“Don’t let the best be the enemy of the good,” is a saying that Sarah Walker (Professor of Medical Statistics and Epidemiology at the University of Oxford) tries to live by, and an ethos she instills in her team.
“People get too hung up on being perfect. It’s important to do things that make a difference. Even if you do not succeed, at least you are trying to do something that matters.”
As a medical statistician, Professor Walker has done plenty of work that matters. She has used data to improve the treatment and management of diseases such as HIV and hepatitis C, and to examine transmission of bugs within hospitals.
Professor Walker said: “My background is in large scale projects and electronic health record, as well as the sequencing of bugs and tracking bugs around the hospital through genetics. During my career I’ve acquired quite a diverse skill set and it has put me in a good position to lead the COVID-19 Infection Survey.”
In April 2020, she became the Chief Investigator and Academic Lead for the Office for National Statistics’ COVID-19 Infection Survey, a study which has helped to identify trends in infection throughout the pandemic and has played a critical role in informing the government’s decisions. Analysis of data from the survey has been supported by a £600,000 donation from the Huo Family Foundation, and, since its launch, has seen over 480,000 individuals across the UK take part in the study. This is a remarkable feat given it was approved and launched into the field within 10 days of inception.
“My mother used to say, ‘make do and mend’, and it has applied to the survey. Because the survey came together very quickly, inevitably we had to sort things out as we went along. Our participants were incredibly supportive. There was also a huge amount of goodwill throughout our team, and everybody from lab technicians to the study workers were trying their best. Some were working 18 hour days.”
Professor Walker never thought she would be in the position she is now. “I’ve never had a career strategy. I’ve always just done things that I thought were interesting.” Uninspired by the prospect of management consultancy or accountancy, she finished a degree in maths and found herself studying medical statistics. “I really just always enjoyed medicine, and in particular infectious diseases. As a medical statistician I’m trying to understand how the disease has evolved, and use this understanding to enable mathematical modellers to predict what will happen next.”
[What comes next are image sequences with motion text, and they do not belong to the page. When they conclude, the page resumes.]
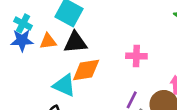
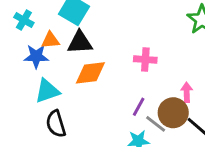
blue star: (22, 40) -> (36, 56), moved
cyan triangle: (64, 85) -> (47, 91), moved, turned -45

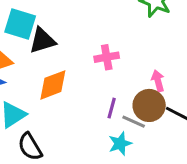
black triangle: (80, 42) -> (42, 41), moved

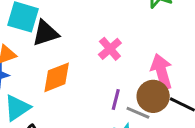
pink cross: (107, 57) -> (110, 49), turned -30
pink arrow: (158, 81) -> (162, 72), size x1.6

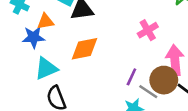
pink cross: (110, 49) -> (148, 30), moved

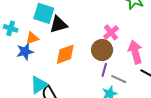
cyan triangle: (46, 69) -> (39, 85), moved
brown circle: (164, 80) -> (102, 50), moved

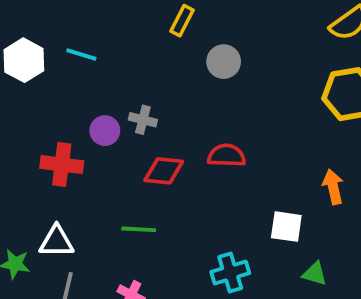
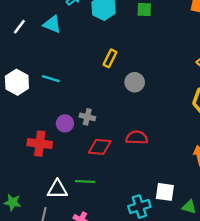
white square: (286, 227) -> (165, 192), moved
white triangle: (56, 241) -> (57, 189), moved

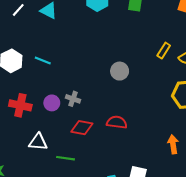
yellow rectangle: (110, 58) -> (164, 51), moved
red cross: (40, 144) -> (20, 105), moved
white triangle: (57, 189) -> (38, 142), moved

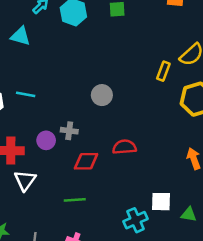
yellow rectangle: (164, 51) -> (163, 71), moved
gray circle: (120, 71) -> (102, 95), moved
white triangle: (38, 142) -> (25, 180), moved, turned -48

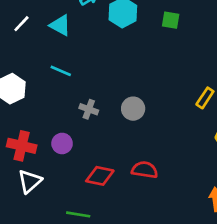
cyan line: (26, 94) -> (61, 71), moved
gray cross: (69, 131) -> (89, 109), moved

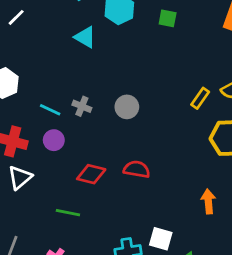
cyan triangle: (60, 25) -> (85, 37), moved
cyan line: (61, 71) -> (50, 110), moved

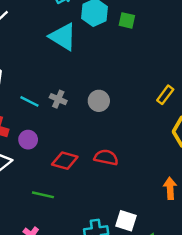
green square: (168, 18) -> (127, 20), moved
cyan triangle: (85, 37) -> (63, 37), size x1.4
purple circle: (54, 140) -> (28, 140), moved

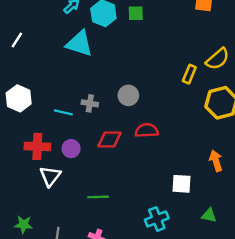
red semicircle: (106, 157) -> (147, 130), moved
red diamond: (65, 161) -> (109, 139), moved
white square: (126, 221) -> (182, 184), moved

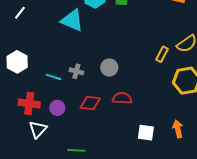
white square: (182, 184) -> (146, 133), moved

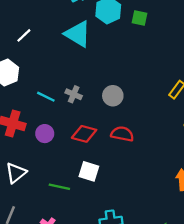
white line: (20, 13) -> (24, 35), moved
white triangle: (38, 129) -> (16, 173), moved
white square: (146, 133) -> (89, 171), moved

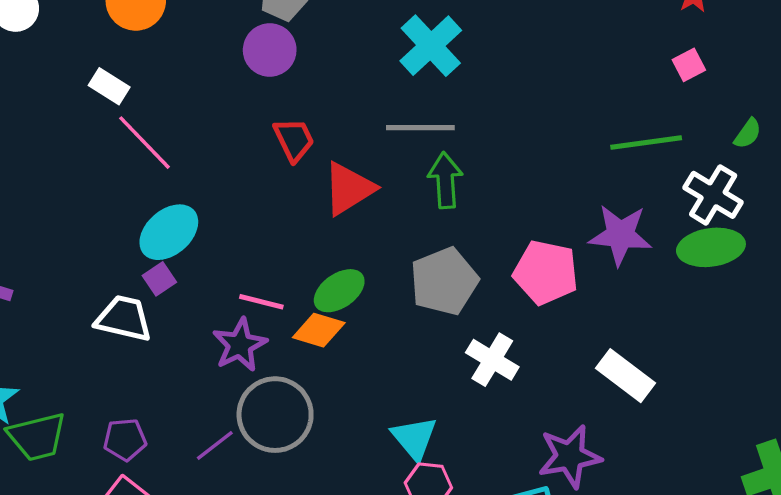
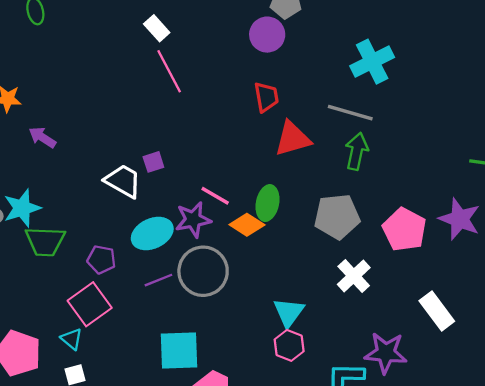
cyan ellipse: (169, 232) -> (152, 234), moved
green ellipse: (339, 291) -> (268, 203), turned -60

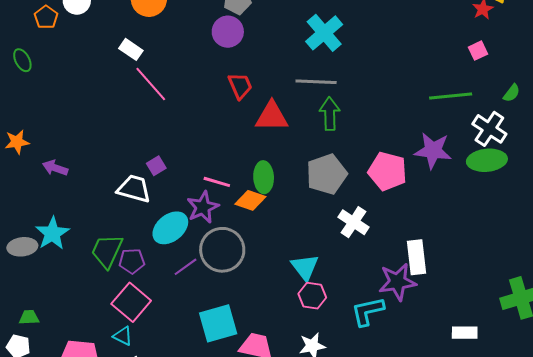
red triangle: (293, 139) -> (272, 116), turned 30
green trapezoid: (45, 241) -> (107, 251), moved, turned 126
white rectangle: (437, 311) -> (416, 257), moved, turned 44

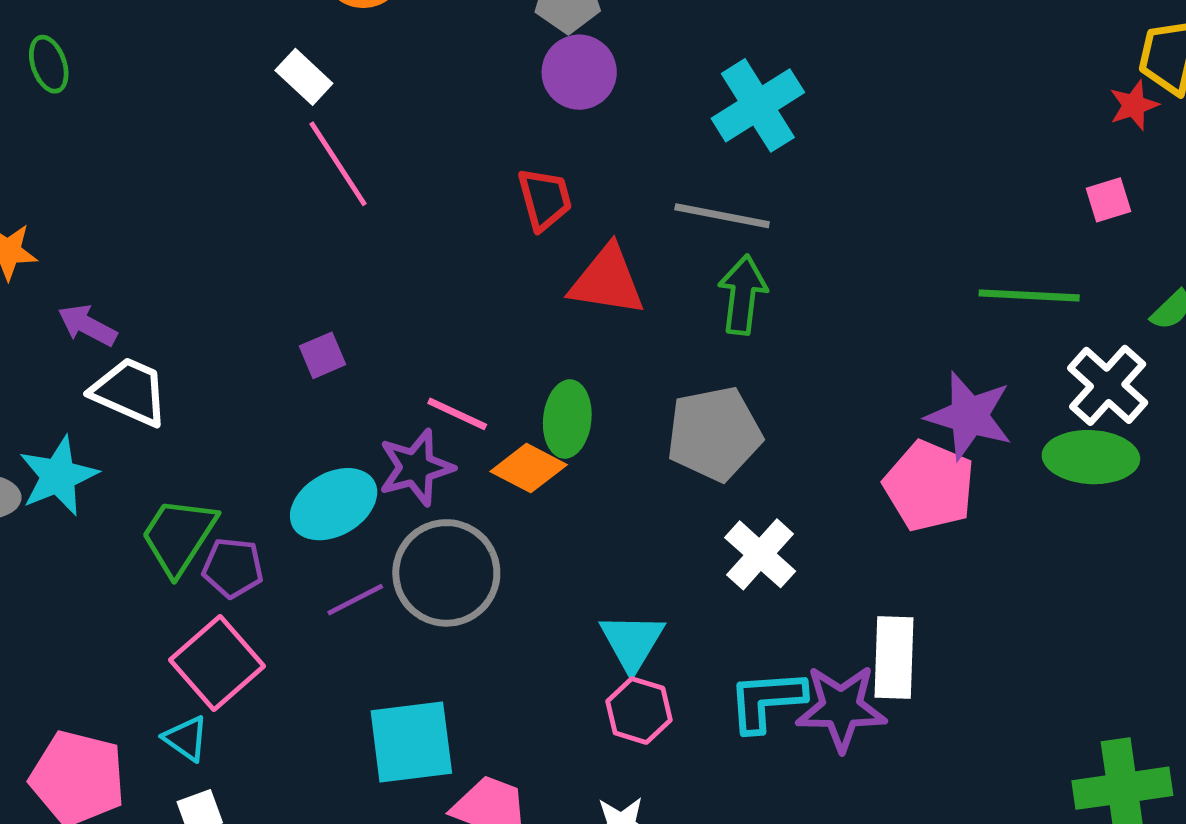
purple circle: (228, 32) -> (579, 72), moved
pink pentagon: (387, 171) -> (929, 486), moved
white trapezoid: (134, 189) -> (130, 392), moved
cyan L-shape: (368, 311) -> (767, 700), moved

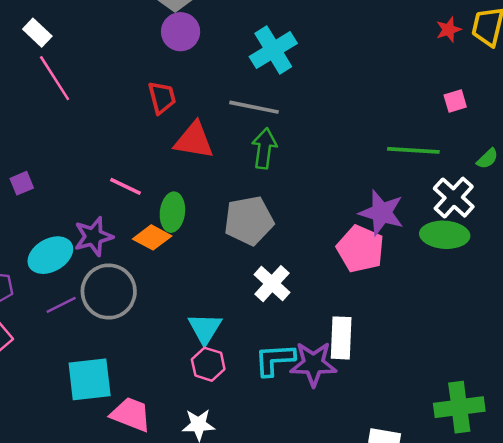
red star: (1134, 105) -> (449, 30), moved
purple square: (323, 355) -> (22, 183), moved
pink line: (457, 414) -> (126, 186), moved

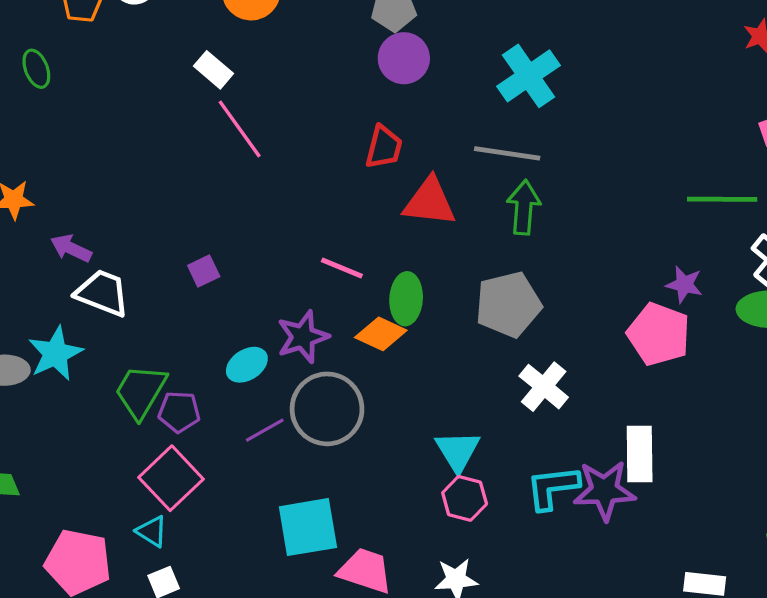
red trapezoid: (162, 98) -> (384, 147), turned 32
purple star: (382, 213) -> (684, 284), size x0.6
cyan ellipse: (50, 255) -> (247, 365), size x0.7

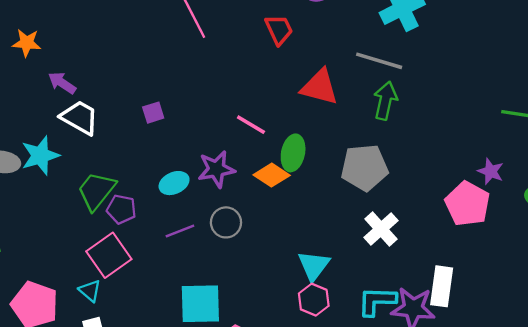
red trapezoid: (384, 147) -> (279, 30), moved, turned -48
gray circle: (327, 409) -> (226, 222), size x0.6

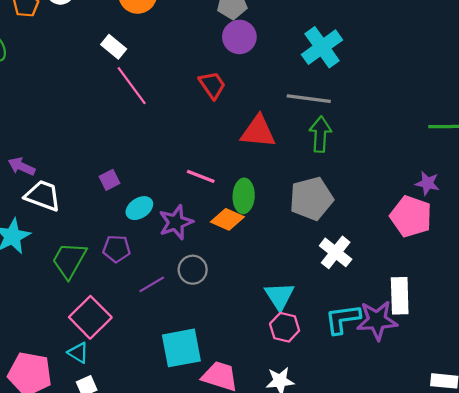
cyan ellipse: (174, 183) -> (139, 208), moved
purple pentagon: (121, 209) -> (117, 249), moved

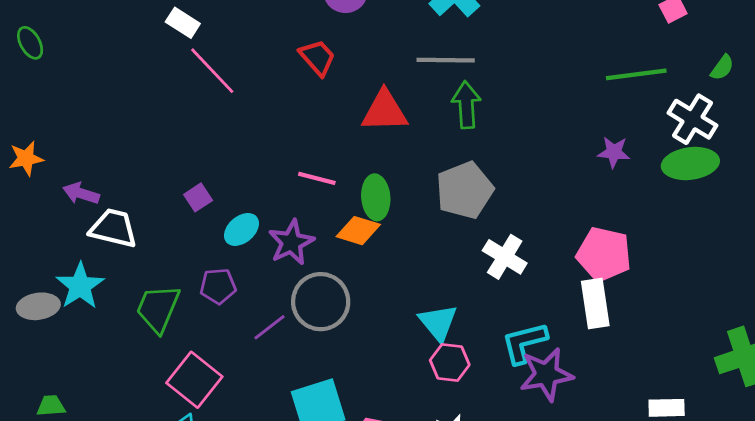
pink pentagon: (411, 216) -> (604, 254), moved
gray circle: (193, 270) -> (321, 302), size x1.5
purple star: (377, 320) -> (546, 374), moved

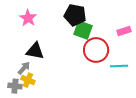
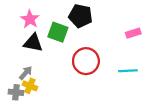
green square: (83, 30) -> (58, 32), moved
red circle: (96, 50) -> (86, 61), moved
black triangle: (35, 51) -> (33, 43), moved

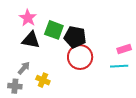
black pentagon: (81, 16) -> (75, 37), moved
pink rectangle: (133, 33) -> (124, 49), moved
yellow cross: (30, 86) -> (43, 80), moved

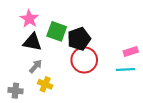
black pentagon: (75, 37) -> (79, 39), turned -30
gray arrow: (24, 68) -> (36, 66), moved

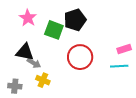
black pentagon: (79, 39) -> (75, 20), moved
black triangle: (32, 42) -> (25, 52), moved
gray arrow: (36, 66) -> (34, 63), turned 80

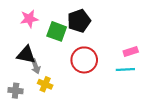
pink star: (28, 18) -> (29, 19), turned 30
gray arrow: (34, 63) -> (36, 66), turned 40

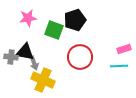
yellow cross: (45, 84) -> (43, 80), size x1.6
gray cross: (16, 91) -> (11, 57), moved

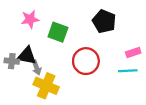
black pentagon: (75, 20) -> (104, 21), moved, turned -30

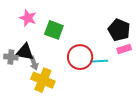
pink star: (30, 19) -> (28, 18), turned 30
black pentagon: (104, 21) -> (119, 30), moved
cyan line: (128, 71) -> (99, 61), moved

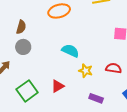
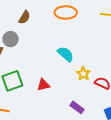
gray circle: (23, 47) -> (11, 39), moved
yellow star: (86, 71) -> (83, 74), moved

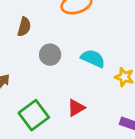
gray circle: (11, 39) -> (50, 55), moved

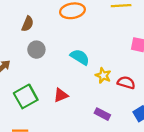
gray circle: (50, 55) -> (36, 50), moved

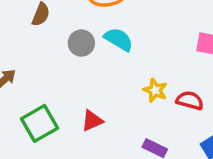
gray circle: (36, 50) -> (81, 43), moved
cyan semicircle: (80, 57) -> (119, 39), moved

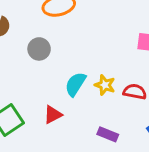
cyan semicircle: (119, 39) -> (75, 84), moved, turned -85

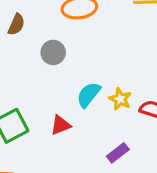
purple rectangle: (108, 134) -> (118, 153), turned -66

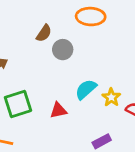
brown semicircle: (16, 25) -> (44, 33), moved

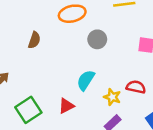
gray circle: (63, 50) -> (97, 39), moved
yellow star: (111, 97) -> (112, 97), moved

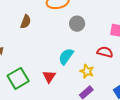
red semicircle: (136, 87) -> (105, 52), moved
red triangle: (66, 106) -> (49, 77), turned -32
Unsurprisingly, Professor Walker is passionate about the need for better communication with the public about the benefits of sharing medical data with the NHS. “The benefits are nebulous, but people are often concerned about how their data will be used and whether or not it will be anonymised, which it is”. She hopes that, by showcasing how important individuals’ data was in combatting COVID-19, the public will be more open to sharing their data – helping scientists tackle some of the UK’s greatest health challenges.
So, what does it take to be a great medical statistician? “You’ve got to have a really good understanding of data, and a keen eye for finding relationships within it. You also need to be wary of biases – data can sometimes be very misleading!”